*** Data for this task
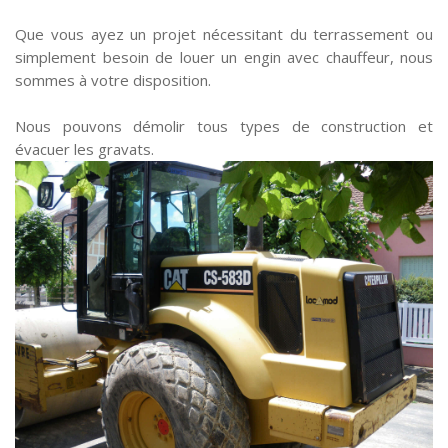
Que vous ayez un projet nécessitant du terrassement ou
simplement besoin de louer un engin avec chauffeur, nous
sommes à votre disposition.
Nous pouvons démolir tous types de construction et
évacuer les gravats.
******
=== Task description ===
Your response should hold only an exact copy of the lines above, from the one containing "simplement besoin de" through the end of the entries.

=== Reply to the exercise ===
simplement besoin de louer un engin avec chauffeur, nous
sommes à votre disposition.
Nous pouvons démolir tous types de construction et
évacuer les gravats.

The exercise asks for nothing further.